_Entries shown_
[Start of Attachment]
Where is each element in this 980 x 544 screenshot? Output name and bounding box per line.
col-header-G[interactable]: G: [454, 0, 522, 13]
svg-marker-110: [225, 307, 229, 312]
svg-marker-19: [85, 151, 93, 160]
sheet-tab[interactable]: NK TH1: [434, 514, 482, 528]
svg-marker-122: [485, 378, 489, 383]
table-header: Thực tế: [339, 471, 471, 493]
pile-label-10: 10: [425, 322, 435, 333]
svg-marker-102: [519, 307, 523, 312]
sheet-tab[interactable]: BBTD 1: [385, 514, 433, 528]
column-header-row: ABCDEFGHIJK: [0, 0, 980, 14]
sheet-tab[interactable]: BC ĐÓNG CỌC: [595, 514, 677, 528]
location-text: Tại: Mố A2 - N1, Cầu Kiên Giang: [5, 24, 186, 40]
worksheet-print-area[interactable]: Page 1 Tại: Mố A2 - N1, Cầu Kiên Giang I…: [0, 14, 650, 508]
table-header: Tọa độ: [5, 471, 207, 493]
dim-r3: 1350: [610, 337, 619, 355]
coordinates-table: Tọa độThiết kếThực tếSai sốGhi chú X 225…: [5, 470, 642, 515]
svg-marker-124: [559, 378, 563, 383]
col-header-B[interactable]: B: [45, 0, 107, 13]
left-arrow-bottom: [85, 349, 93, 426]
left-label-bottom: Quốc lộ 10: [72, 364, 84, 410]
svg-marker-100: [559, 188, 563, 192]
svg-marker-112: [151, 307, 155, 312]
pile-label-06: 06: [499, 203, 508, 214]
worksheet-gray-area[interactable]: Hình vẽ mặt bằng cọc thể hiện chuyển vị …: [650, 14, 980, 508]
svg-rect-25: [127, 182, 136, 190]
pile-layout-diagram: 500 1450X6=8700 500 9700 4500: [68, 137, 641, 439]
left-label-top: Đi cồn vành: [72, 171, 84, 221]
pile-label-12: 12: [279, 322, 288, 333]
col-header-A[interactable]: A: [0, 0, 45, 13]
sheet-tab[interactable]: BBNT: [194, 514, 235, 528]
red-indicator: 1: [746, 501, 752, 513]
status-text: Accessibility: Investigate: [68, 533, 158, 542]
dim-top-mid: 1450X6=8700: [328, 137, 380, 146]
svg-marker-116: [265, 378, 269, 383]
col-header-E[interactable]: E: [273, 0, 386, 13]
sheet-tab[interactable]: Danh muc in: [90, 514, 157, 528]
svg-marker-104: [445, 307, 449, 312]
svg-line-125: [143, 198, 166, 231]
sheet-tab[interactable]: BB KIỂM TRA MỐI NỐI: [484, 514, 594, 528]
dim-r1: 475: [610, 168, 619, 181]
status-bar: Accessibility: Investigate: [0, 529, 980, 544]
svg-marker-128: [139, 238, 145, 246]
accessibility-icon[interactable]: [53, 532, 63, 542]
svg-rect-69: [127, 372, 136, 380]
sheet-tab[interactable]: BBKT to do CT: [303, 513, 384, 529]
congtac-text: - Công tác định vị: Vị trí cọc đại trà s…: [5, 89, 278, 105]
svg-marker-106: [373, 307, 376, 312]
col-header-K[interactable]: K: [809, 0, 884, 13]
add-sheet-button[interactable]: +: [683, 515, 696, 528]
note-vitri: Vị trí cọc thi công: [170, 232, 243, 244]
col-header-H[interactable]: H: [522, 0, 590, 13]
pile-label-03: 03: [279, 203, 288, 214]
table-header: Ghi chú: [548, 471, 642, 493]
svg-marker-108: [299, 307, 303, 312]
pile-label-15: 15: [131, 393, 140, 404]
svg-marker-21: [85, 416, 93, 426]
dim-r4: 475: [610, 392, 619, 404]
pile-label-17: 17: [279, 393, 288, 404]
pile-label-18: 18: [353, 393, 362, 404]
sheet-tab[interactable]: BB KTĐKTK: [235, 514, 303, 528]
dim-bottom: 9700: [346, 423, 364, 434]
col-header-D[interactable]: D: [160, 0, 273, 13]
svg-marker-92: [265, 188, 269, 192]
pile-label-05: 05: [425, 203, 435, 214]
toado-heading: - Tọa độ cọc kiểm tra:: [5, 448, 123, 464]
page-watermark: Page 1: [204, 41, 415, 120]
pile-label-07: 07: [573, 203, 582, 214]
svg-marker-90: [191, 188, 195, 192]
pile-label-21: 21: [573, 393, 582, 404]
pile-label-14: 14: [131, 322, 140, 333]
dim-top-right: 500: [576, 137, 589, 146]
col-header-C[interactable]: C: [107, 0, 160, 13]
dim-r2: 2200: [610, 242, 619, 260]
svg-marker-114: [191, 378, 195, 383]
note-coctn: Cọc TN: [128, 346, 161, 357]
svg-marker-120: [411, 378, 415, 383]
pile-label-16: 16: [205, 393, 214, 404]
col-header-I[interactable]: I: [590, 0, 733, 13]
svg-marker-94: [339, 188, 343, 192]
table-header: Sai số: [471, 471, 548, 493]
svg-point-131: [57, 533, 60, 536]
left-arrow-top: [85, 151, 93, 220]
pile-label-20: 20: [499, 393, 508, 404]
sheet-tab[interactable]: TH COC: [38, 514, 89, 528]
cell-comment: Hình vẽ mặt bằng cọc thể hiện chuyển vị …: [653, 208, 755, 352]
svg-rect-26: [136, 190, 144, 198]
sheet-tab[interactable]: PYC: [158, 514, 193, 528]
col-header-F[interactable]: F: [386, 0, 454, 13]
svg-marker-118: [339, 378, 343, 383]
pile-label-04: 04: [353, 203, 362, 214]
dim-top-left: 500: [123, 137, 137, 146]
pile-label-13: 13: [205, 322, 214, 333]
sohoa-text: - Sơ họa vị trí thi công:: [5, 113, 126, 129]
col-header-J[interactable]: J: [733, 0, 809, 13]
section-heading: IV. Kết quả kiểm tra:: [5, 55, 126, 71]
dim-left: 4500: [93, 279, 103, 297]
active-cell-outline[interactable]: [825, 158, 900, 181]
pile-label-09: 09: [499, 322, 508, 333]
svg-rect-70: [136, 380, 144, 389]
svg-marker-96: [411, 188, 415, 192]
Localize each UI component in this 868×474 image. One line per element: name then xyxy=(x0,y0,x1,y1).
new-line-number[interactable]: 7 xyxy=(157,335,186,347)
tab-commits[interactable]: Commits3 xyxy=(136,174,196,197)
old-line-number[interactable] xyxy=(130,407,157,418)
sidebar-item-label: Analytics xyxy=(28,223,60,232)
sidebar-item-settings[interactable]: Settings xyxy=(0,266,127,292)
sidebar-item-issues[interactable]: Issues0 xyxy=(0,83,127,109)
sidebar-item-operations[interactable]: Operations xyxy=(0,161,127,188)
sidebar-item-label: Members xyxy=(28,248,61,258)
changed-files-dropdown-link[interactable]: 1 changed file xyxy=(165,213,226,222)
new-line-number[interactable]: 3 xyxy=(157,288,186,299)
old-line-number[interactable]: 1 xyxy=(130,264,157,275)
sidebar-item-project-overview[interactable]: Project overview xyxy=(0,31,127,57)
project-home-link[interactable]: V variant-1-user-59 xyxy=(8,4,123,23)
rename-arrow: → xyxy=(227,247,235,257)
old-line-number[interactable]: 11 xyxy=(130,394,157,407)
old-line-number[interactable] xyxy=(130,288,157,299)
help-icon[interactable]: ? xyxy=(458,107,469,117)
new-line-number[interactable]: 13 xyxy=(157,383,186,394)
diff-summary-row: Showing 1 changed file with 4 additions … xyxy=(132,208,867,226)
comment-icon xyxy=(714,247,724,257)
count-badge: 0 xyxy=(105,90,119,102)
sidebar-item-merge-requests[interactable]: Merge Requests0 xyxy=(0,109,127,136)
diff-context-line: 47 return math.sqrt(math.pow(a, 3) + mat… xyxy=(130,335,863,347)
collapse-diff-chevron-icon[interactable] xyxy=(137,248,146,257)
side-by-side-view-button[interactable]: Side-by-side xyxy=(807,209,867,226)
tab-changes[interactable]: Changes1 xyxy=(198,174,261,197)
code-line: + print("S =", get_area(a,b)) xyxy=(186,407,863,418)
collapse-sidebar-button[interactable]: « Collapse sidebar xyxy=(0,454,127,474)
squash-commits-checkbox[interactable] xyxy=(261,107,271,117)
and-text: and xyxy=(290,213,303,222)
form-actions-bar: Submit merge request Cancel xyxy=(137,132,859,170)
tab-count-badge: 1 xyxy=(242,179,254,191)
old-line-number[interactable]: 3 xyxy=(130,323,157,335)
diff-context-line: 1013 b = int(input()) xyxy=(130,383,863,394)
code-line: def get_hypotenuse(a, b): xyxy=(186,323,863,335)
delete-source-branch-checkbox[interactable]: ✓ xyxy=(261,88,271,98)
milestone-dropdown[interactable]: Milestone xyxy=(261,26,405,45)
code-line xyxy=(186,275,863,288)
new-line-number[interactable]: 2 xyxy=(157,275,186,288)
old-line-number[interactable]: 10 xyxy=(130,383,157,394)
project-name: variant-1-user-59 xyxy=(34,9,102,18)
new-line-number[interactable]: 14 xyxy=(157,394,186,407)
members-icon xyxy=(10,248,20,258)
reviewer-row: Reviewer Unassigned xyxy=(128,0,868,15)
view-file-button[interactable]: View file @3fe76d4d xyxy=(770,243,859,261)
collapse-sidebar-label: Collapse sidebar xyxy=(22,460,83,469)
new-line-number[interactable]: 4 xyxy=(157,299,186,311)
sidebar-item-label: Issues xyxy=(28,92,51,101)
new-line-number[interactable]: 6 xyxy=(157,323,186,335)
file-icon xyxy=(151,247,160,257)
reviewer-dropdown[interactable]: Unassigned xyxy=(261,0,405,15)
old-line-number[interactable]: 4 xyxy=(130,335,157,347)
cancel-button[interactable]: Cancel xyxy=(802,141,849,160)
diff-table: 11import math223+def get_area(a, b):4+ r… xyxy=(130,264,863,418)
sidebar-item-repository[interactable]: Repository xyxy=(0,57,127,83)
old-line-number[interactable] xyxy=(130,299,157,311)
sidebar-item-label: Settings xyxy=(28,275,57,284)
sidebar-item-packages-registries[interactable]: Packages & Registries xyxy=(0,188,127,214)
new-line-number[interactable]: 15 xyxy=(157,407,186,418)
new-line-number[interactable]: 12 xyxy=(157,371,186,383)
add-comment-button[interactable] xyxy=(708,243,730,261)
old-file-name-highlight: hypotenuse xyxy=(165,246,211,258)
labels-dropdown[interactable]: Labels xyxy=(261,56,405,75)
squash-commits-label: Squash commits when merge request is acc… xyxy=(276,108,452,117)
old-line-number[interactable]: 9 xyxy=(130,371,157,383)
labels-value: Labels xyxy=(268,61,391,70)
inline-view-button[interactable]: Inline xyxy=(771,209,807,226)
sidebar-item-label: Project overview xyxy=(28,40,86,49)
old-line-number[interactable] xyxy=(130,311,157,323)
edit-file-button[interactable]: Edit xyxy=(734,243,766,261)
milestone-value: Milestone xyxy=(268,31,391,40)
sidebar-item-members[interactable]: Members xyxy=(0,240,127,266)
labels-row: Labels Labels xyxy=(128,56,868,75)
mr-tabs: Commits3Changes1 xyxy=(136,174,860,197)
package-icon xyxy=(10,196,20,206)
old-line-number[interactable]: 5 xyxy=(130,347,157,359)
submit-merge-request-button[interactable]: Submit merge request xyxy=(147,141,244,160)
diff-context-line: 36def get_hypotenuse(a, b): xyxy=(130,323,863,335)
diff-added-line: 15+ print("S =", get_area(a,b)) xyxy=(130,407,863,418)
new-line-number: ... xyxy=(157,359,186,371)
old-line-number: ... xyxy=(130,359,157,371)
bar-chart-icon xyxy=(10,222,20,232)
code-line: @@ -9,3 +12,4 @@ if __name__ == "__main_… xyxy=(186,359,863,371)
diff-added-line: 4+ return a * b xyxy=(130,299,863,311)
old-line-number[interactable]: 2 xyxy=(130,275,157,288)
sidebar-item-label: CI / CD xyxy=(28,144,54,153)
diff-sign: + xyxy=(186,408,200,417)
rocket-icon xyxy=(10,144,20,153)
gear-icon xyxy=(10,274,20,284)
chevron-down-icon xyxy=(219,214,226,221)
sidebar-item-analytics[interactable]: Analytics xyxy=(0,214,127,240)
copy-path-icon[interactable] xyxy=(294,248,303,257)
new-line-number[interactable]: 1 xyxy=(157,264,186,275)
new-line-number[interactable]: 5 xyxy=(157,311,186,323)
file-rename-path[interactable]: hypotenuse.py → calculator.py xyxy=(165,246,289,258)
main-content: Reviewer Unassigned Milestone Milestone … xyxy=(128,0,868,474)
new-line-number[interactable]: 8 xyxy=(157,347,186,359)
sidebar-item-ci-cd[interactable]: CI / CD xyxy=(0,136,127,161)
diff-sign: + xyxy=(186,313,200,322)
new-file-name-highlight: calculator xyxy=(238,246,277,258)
[End of Attachment]
_Exercise objective_
Find the word "collapse" in the records and pull out each line that has it.

_Exercise response_
collapse-diff-chevron-icon[interactable] xyxy=(137,248,146,257)
collapse-sidebar-button[interactable]: « Collapse sidebar xyxy=(0,454,127,474)
collapse-sidebar-label: Collapse sidebar xyxy=(22,460,83,469)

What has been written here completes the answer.